Created attachment 229201 [details] forcedeth-optimized-irq-routine.patch Upstream patch that would be interesting to try. commit fcc5f2665c81e087fb95143325ed769a41128d50 Author: Ayaz Abdulla <aabdulla> Date: Fri Mar 23 05:49:37 2007 -0500 forcedeth: fix nic poll The nic poll routine was missing the call to the optimized irq routine. This patch adds the missing call for the optimized path.
I don't get anything in /var/log/messages, nothing is left there after crash, and when I connect a monitor to this system I can't see the lines before the ones I posted. However, I'll rebuild kernel with this patch and will try it out soon.

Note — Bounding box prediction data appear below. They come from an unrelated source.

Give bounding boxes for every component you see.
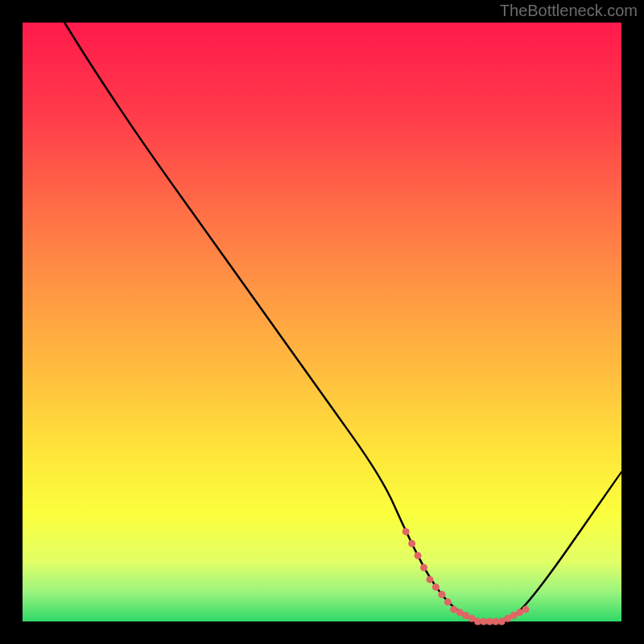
highlight-dot <box>408 540 415 547</box>
highlight-dot <box>438 591 445 598</box>
highlight-dot <box>432 584 440 591</box>
bottleneck-chart <box>0 0 644 644</box>
highlight-dot <box>444 598 452 605</box>
highlight-dot <box>402 528 410 535</box>
attribution-label: TheBottleneck.com <box>500 2 638 20</box>
chart-container: TheBottleneck.com <box>0 0 644 644</box>
plot-background <box>23 23 621 621</box>
highlight-dot <box>420 564 427 572</box>
highlight-dot <box>415 552 422 559</box>
highlight-dot <box>522 606 529 613</box>
highlight-dot <box>426 576 433 583</box>
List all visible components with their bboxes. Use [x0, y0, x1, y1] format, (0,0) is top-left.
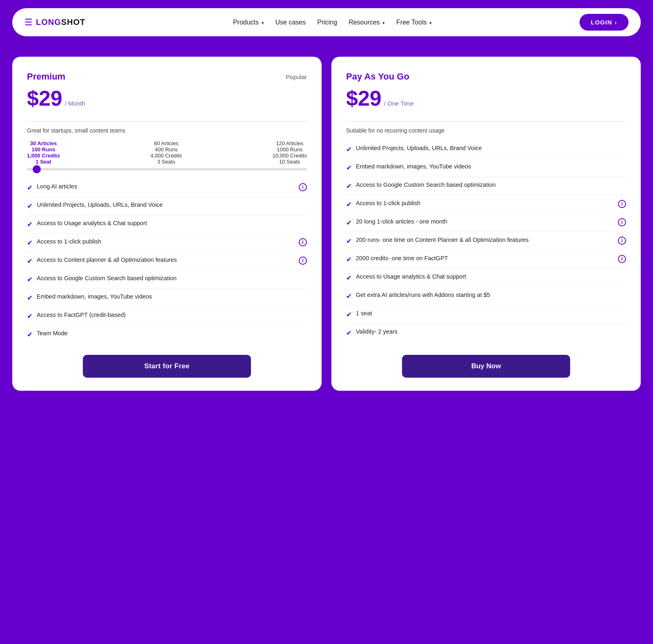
info-icon[interactable]: i [299, 183, 307, 191]
list-item: ✔ Access to Usage analytics & Chat suppo… [27, 215, 307, 234]
tier-1: 30 Articles 100 Runs 1,000 Credits 1 Sea… [27, 140, 60, 165]
nav-item-usecases[interactable]: Use cases [275, 19, 306, 26]
feature-left: ✔ Unlimited Projects, Uploads, URLs, Bra… [27, 201, 163, 210]
tier-1-articles: 30 Articles [27, 140, 60, 146]
check-icon: ✔ [346, 164, 352, 172]
list-item: ✔ Access to Google Custom Search based o… [346, 177, 626, 195]
list-item: ✔ Long AI articles i [27, 179, 307, 197]
premium-price-row: $29 / Month [27, 86, 307, 111]
feature-left: ✔ 20 long 1-click articles - one month [346, 218, 447, 227]
info-icon[interactable]: i [299, 238, 307, 246]
info-icon[interactable]: i [618, 255, 626, 263]
list-item: ✔ Unlimited Projects, Uploads, URLs, Bra… [27, 197, 307, 215]
feature-text: Validity- 2 years [356, 328, 398, 335]
premium-header: Premium Popular $29 / Month [27, 71, 307, 112]
info-icon[interactable]: i [618, 200, 626, 208]
check-icon: ✔ [346, 255, 352, 264]
nav-item-products[interactable]: Products ▾ [233, 19, 264, 26]
list-item: ✔ Access to Google Custom Search based o… [27, 270, 307, 289]
feature-left: ✔ Access to Google Custom Search based o… [346, 181, 496, 190]
tier-options: 30 Articles 100 Runs 1,000 Credits 1 Sea… [27, 140, 307, 165]
payg-subtitle: Suitable for no recurring content usage [346, 127, 626, 134]
list-item: ✔ Access to 1-click publish i [346, 195, 626, 214]
logo-shot: SHOT [61, 18, 86, 27]
check-icon: ✔ [346, 274, 352, 282]
check-icon: ✔ [346, 145, 352, 154]
tier-2: 80 Articles 400 Runs 4,000 Credits 3 Sea… [151, 140, 182, 165]
payg-header: Pay As You Go $29 / One Time [346, 71, 626, 112]
feature-left: ✔ Access to 1-click publish [27, 238, 101, 247]
check-icon: ✔ [27, 184, 33, 192]
payg-price: $29 [346, 86, 382, 111]
divider [346, 121, 626, 122]
feature-left: ✔ Long AI articles [27, 183, 77, 192]
buy-now-button[interactable]: Buy Now [402, 355, 570, 378]
feature-left: ✔ Access to Google Custom Search based o… [27, 275, 177, 284]
feature-text: 1 seat [356, 310, 372, 316]
check-icon: ✔ [27, 294, 33, 302]
feature-text: Unlimited Projects, Uploads, URLs, Brand… [37, 201, 163, 208]
feature-text: Long AI articles [37, 183, 77, 190]
premium-subtitle: Great for startups, small content teams [27, 127, 307, 134]
check-icon: ✔ [346, 329, 352, 337]
list-item: ✔ 200 runs- one time on Content Planner … [346, 232, 626, 250]
list-item: ✔ Validity- 2 years [346, 324, 626, 342]
nav-item-freetools[interactable]: Free Tools ▾ [396, 19, 432, 26]
check-icon: ✔ [346, 237, 352, 246]
list-item: ✔ Unlimited Projects, Uploads, URLs, Bra… [346, 140, 626, 159]
divider [27, 121, 307, 122]
info-icon[interactable]: i [618, 218, 626, 226]
login-button[interactable]: LOGIN › [580, 14, 629, 31]
logo[interactable]: ☰ LONGSHOT [24, 17, 85, 28]
list-item: ✔ Access to Content planner & all Optimi… [27, 252, 307, 270]
feature-text: Embed markdown, images, YouTube videos [37, 293, 152, 300]
nav-links: Products ▾ Use cases Pricing Resources ▾… [233, 19, 432, 26]
payg-card: Pay As You Go $29 / One Time Suitable fo… [331, 57, 641, 391]
premium-plan-name: Premium [27, 71, 65, 82]
list-item: ✔ Embed markdown, images, YouTube videos [27, 289, 307, 307]
navbar: ☰ LONGSHOT Products ▾ Use cases Pricing … [12, 8, 641, 36]
info-icon[interactable]: i [299, 257, 307, 265]
premium-period: / Month [65, 100, 85, 107]
tier-2-credits: 4,000 Credits [151, 153, 182, 159]
feature-text: Access to Google Custom Search based opt… [356, 181, 496, 188]
nav-item-pricing[interactable]: Pricing [317, 19, 337, 26]
tier-1-runs: 100 Runs [27, 146, 60, 153]
feature-left: ✔ Access to FactGPT (credit-based) [27, 312, 126, 321]
tier-slider[interactable]: 30 Articles 100 Runs 1,000 Credits 1 Sea… [27, 140, 307, 170]
feature-text: Access to Usage analytics & Chat support [37, 220, 147, 226]
feature-text: 20 long 1-click articles - one month [356, 218, 447, 225]
popular-badge: Popular [286, 73, 307, 80]
feature-left: ✔ Access to Content planner & all Optimi… [27, 257, 177, 266]
start-free-button[interactable]: Start for Free [83, 355, 251, 378]
chevron-down-icon: ▾ [262, 20, 264, 25]
nav-item-resources[interactable]: Resources ▾ [349, 19, 385, 26]
payg-plan-name: Pay As You Go [346, 71, 409, 82]
logo-text: LONGSHOT [36, 18, 85, 27]
feature-text: Team Mode [37, 330, 68, 336]
feature-left: ✔ Team Mode [27, 330, 68, 339]
info-icon[interactable]: i [618, 237, 626, 245]
tier-2-runs: 400 Runs [151, 146, 182, 153]
tier-3-seats: 10 Seats [272, 159, 307, 165]
premium-card: Premium Popular $29 / Month Great for st… [12, 57, 322, 391]
list-item: ✔ Embed markdown, images, YouTube videos [346, 159, 626, 177]
check-icon: ✔ [27, 220, 33, 229]
check-icon: ✔ [346, 219, 352, 227]
check-icon: ✔ [27, 312, 33, 321]
check-icon: ✔ [346, 200, 352, 209]
slider-thumb[interactable] [33, 165, 41, 173]
feature-text: Access to 1-click publish [356, 200, 420, 206]
list-item: ✔ Access to FactGPT (credit-based) [27, 307, 307, 325]
feature-text: Embed markdown, images, YouTube videos [356, 163, 471, 170]
feature-left: ✔ Embed markdown, images, YouTube videos [27, 293, 152, 302]
slider-track[interactable] [27, 168, 307, 170]
list-item: ✔ 20 long 1-click articles - one month i [346, 214, 626, 232]
feature-text: Get extra AI articles/runs with Addons s… [356, 292, 490, 298]
tier-3-credits: 10,000 Credits [272, 153, 307, 159]
list-item: ✔ Access to 1-click publish i [27, 234, 307, 252]
list-item: ✔ 2000 credits- one time on FactGPT i [346, 250, 626, 269]
feature-left: ✔ Unlimited Projects, Uploads, URLs, Bra… [346, 145, 482, 154]
tier-1-seats: 1 Seat [27, 159, 60, 165]
check-icon: ✔ [27, 330, 33, 339]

It looks interesting, yes. Btw, in last month the system only hang once or twice - with max_interrupt_work=16 and simple routing tasks. Unfortunately, to achieve it I had to move nfs serving task away from it.. To test this patch, I'll return full load on this system.
Great! Thank you for trying this patch. I'm not sure it will help, but it seems interesting.
I'm getting some feedback that this patch is helping for RHEL4 -- I'll build some new test kernels and post a link to them here.
Hmmmmmm it seems I've added this patch already. Can you try a kernel from here: http://people.redhat.com/dzickus/el5/53.el5/ It should resolve your issue. Thanks!
I feel confident this is a duplicate of bug 245191 Please reopen this if the kernel from comment #12 does not resolve your problem. Thanks! *** This bug has been marked as a duplicate of 245191 ***
I tried with kernel-2.6.18-51.el5.jwltest.43.x86_64 from http://people.redhat.com/linville/kernels/rhel5/ which includes this patch and it doesn't crash anymore. I got "spurious 8259A interrupt: IRQ7." message once in dmesg under load (IRQ7 is my eth0 interrupt) and I get TONS of "eth0: too many iterations (6) in nv_nic_irq." messages, but at least everything seems to work. I only did a synthetic testing with iperf, I'll reopen one of these bugs in case of any problems under real load - but I guess it's safe to close them now.